Em despacho saneador foi afastada a incidência do CDC e delimitada a matéria controvertida e o ônus da prova.

Instadas as partes quanto a produção de provas, a ré requereu a apresentação das notas fiscais da venda do fumo. O autor nada requereu e apenas se manifestou sobre os pedidos da ré.

Vieram os autos conclusos para a sentença.

RELATEI. DECIDO.

O dispositivo sentencial está assim redigido:

ISSO POSTO, na forma do artigo 487, inciso I, do Código de Processo Civil, JULGO IMPROCEDENTES os pedidos contidos na AÇÃO INDENIZATÓRIA movida por NOE OLIVEIRA FREITAS contra COMPANHIA ESTADUAL DE DISTRIBUIÇÃO DE ENERGIA ELÉTRICA – CEEE-D.

Por sucumbente, condeno a autora ao pagamento das custas processuais e honorários advocatícios aos patronos da parte ré, os quais fixo em 10% do valor atualizado da causa, forte no art. 85, § 2º, I ao IV, do Código de Processo Civil. Contudo, fica suspensa exigibilidade dos ônus sucumbenciais, tendo em vista que a autora litiga ao abrigo da gratuidade da justiça, na forma do art. 98 do Código de Processo Civil.

Publique-se. Registre-se. Intimem-se.

Com o trânsito em julgado, nada sendo requerido, arquive-se com baixa.

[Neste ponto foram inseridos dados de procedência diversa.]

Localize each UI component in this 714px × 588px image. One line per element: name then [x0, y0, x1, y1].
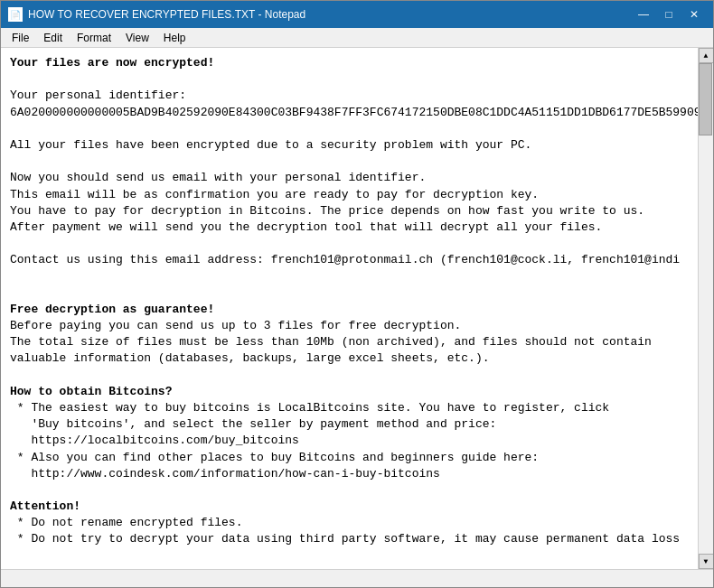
scroll-down-button[interactable]: ▼ [699, 554, 714, 569]
scroll-up-button[interactable]: ▲ [699, 48, 714, 63]
maximize-button[interactable]: □ [657, 5, 681, 23]
menu-help[interactable]: Help [156, 30, 193, 46]
window-title: HOW TO RECOVER ENCRYPTED FILES.TXT - Not… [28, 8, 305, 21]
title-bar-controls: — □ ✕ [632, 5, 706, 23]
status-bar [1, 569, 713, 587]
scroll-track[interactable] [699, 63, 713, 554]
menu-file[interactable]: File [5, 30, 36, 46]
status-text [8, 574, 11, 584]
menu-format[interactable]: Format [70, 30, 118, 46]
close-button[interactable]: ✕ [682, 5, 706, 23]
title-bar-left: 📄 HOW TO RECOVER ENCRYPTED FILES.TXT - N… [8, 7, 305, 22]
minimize-button[interactable]: — [632, 5, 655, 23]
menu-view[interactable]: View [118, 30, 156, 46]
title-bar: 📄 HOW TO RECOVER ENCRYPTED FILES.TXT - N… [1, 1, 713, 28]
vertical-scrollbar[interactable]: ▲ ▼ [698, 48, 713, 569]
scroll-thumb[interactable] [699, 63, 712, 135]
notepad-window: 📄 HOW TO RECOVER ENCRYPTED FILES.TXT - N… [0, 0, 714, 588]
menu-bar: File Edit Format View Help [1, 28, 713, 48]
menu-edit[interactable]: Edit [36, 30, 70, 46]
content-area: Your files are now encrypted! Your perso… [1, 48, 713, 569]
text-editor[interactable]: Your files are now encrypted! Your perso… [1, 48, 698, 569]
file-icon: 📄 [8, 7, 23, 22]
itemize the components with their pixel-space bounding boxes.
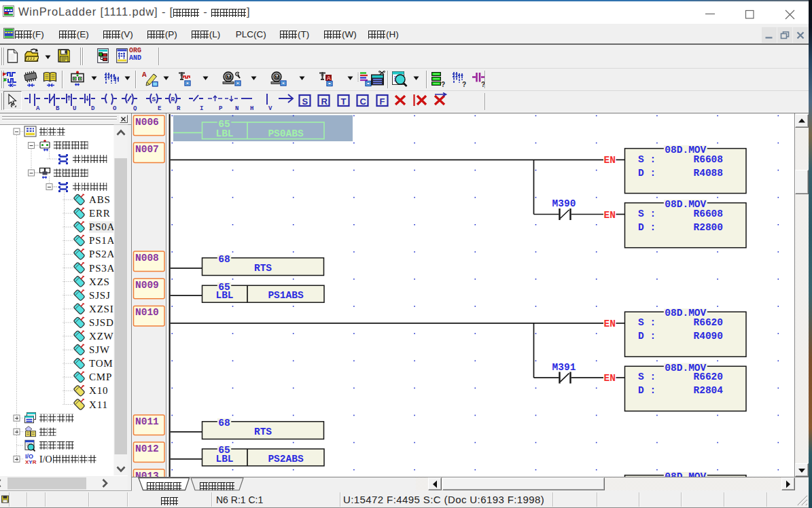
svg-text:SJSJ: SJSJ xyxy=(89,290,111,301)
svg-text:R: R xyxy=(171,96,175,103)
svg-text:EN: EN xyxy=(604,319,616,329)
svg-text:I/O: I/O xyxy=(39,454,52,465)
svg-text:M391: M391 xyxy=(552,362,576,373)
svg-text:CMP: CMP xyxy=(89,371,112,382)
svg-text:N011: N011 xyxy=(135,416,159,427)
svg-text:R2800: R2800 xyxy=(693,222,723,233)
svg-text:N012: N012 xyxy=(135,443,159,454)
svg-text:N006: N006 xyxy=(135,117,159,128)
svg-text:D: D xyxy=(91,105,95,111)
svg-text:Q: Q xyxy=(133,105,137,111)
svg-text:TOM: TOM xyxy=(89,358,113,369)
svg-text:S :: S : xyxy=(638,154,656,165)
svg-text:EN: EN xyxy=(604,155,616,166)
svg-text:XZSI: XZSI xyxy=(89,304,114,314)
svg-text:A: A xyxy=(327,75,332,81)
svg-text:R2804: R2804 xyxy=(693,385,723,396)
svg-text:?: ? xyxy=(462,81,466,87)
svg-text:XZW: XZW xyxy=(89,331,114,342)
svg-text:E: E xyxy=(158,105,162,111)
svg-text:U: U xyxy=(73,105,76,111)
svg-text:R6608: R6608 xyxy=(693,154,723,165)
svg-text:C: C xyxy=(360,96,367,107)
svg-text:RTS: RTS xyxy=(254,263,272,274)
svg-text:R6608: R6608 xyxy=(693,208,723,219)
svg-text:PS0ABS: PS0ABS xyxy=(268,128,304,139)
svg-text:R4090: R4090 xyxy=(693,331,723,342)
svg-text:EN: EN xyxy=(604,210,616,221)
svg-text:ABS: ABS xyxy=(89,194,111,205)
svg-text:ERR: ERR xyxy=(89,208,111,219)
svg-text:EN: EN xyxy=(604,373,616,384)
svg-text:PS2ABS: PS2ABS xyxy=(268,454,304,465)
svg-text:D :: D : xyxy=(638,222,656,233)
svg-text:H: H xyxy=(250,105,253,111)
svg-text:X10: X10 xyxy=(89,385,108,396)
svg-text:SJW: SJW xyxy=(89,344,110,355)
svg-text:S :: S : xyxy=(638,371,656,382)
svg-text:R6620: R6620 xyxy=(693,371,723,382)
svg-text:S: S xyxy=(302,96,308,107)
svg-text:I: I xyxy=(200,105,203,111)
svg-text:N007: N007 xyxy=(135,144,159,155)
svg-text:R: R xyxy=(177,105,181,111)
svg-text:R6620: R6620 xyxy=(693,317,723,328)
svg-text:?: ? xyxy=(441,81,445,87)
svg-text:D :: D : xyxy=(638,385,656,396)
svg-text:F: F xyxy=(379,96,385,107)
svg-text:I/O: I/O xyxy=(25,453,33,460)
svg-text:R4088: R4088 xyxy=(693,168,723,179)
svg-text:D :: D : xyxy=(638,331,656,342)
svg-text:S :: S : xyxy=(638,208,656,219)
svg-text:PS1A: PS1A xyxy=(89,235,115,246)
svg-text:PS0A: PS0A xyxy=(89,221,115,232)
svg-text:N009: N009 xyxy=(135,280,159,291)
svg-text:V: V xyxy=(268,105,272,111)
svg-text:O: O xyxy=(113,105,117,111)
svg-text:LBL: LBL xyxy=(215,290,233,301)
svg-text:XZS: XZS xyxy=(89,276,110,287)
svg-text:A: A xyxy=(142,71,147,79)
svg-text:LBL: LBL xyxy=(215,454,233,465)
svg-text:SJSD: SJSD xyxy=(89,317,114,328)
svg-text:PS1ABS: PS1ABS xyxy=(268,290,304,301)
svg-text:N008: N008 xyxy=(135,253,159,264)
svg-text:68: 68 xyxy=(218,254,230,265)
svg-text:M: M xyxy=(275,74,280,81)
svg-text:PS2A: PS2A xyxy=(89,249,115,259)
svg-text:LBL: LBL xyxy=(215,128,233,139)
svg-text:S: S xyxy=(152,96,156,103)
svg-text:XYR: XYR xyxy=(25,459,37,465)
svg-text:A: A xyxy=(36,105,40,111)
svg-text:X11: X11 xyxy=(89,399,108,410)
svg-text:N010: N010 xyxy=(135,307,159,318)
svg-text:RTS: RTS xyxy=(254,427,272,437)
svg-text:T: T xyxy=(341,96,347,107)
svg-text:S :: S : xyxy=(638,317,656,328)
svg-text:M: M xyxy=(226,74,232,81)
svg-text:R: R xyxy=(321,96,328,107)
svg-text:D :: D : xyxy=(638,168,656,179)
svg-text:68: 68 xyxy=(218,418,230,429)
svg-text:M390: M390 xyxy=(552,198,576,209)
svg-text:B: B xyxy=(56,105,60,111)
svg-text:PS3A: PS3A xyxy=(89,263,115,274)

Em suas razões, o autor dispõe sobre a aplicabilidade do Código de Defesa do Consumir à lide. Argumenta que o apelante exerce atividade agrícola de produção de fumo em regime de agricultura familiar. Cita o posicionamento do Tribunal de Justiça do Estado do Rio Grande do Sul acerca do tema. Conclui haver vulnerabilidade técnica e econômica do apelante frente a companhia de energia. Sustenta a falha na prestação de serviço fornecido pela apelada. Defende que o demandante não pode ser penalizado por ter ingressado com outras ações indenizatórias anteriormente. A concessionária ré possui o dever de prestar um serviço de maneiro contínua e ininterrupta, eis que é essencial. Insurge-se contra a obrigatoriedade de o produtor de fumo possuir gerador, dizendo estimular a ré a não aprimorar os seus serviços, oferecendo um péssimo serviço aos seus consumidores. Pede o redimensionamento do ônus sucumbencial. Ao final, requer o provimento do recurso para julgar procedente ação, condenando a ré ao pagamento da quantia de R$ 5.729,70 (cinco mil setecentos e vinte e nove reais e setenta centavos) a título de danos materiais (evento 39, APELAÇÃO1).

As contrarrazões foram apresentadas (evento 42, CONTRAZ1).

Os autos vieram para julgamento.

É o relatório.

VOTO

A peça recursal foi interposta tempestivamente e atende aos requisitos do art. 1.010 do atual CPC, razão pela qual conheço do apelo.

Em primeiro lugar, cumpre referir que ao caso em tela aplicam-se as regras do Código de Defesa do Consumidor. Sob a ótica do destinatário final do produto ou serviço, o egrégio STJ mitiga a teoria finalista preconizada pelo CDC quando comprovada a hipossuficiência técnica, jurídica ou econômica da pessoa jurídica ou física, submetida à situação de vulnerabilidade ou prática abusiva, estendendo o conceito àqueles que se enquadrem nessas hipóteses, ainda que desenvolvam atividade lucrativa (teoria maximalista).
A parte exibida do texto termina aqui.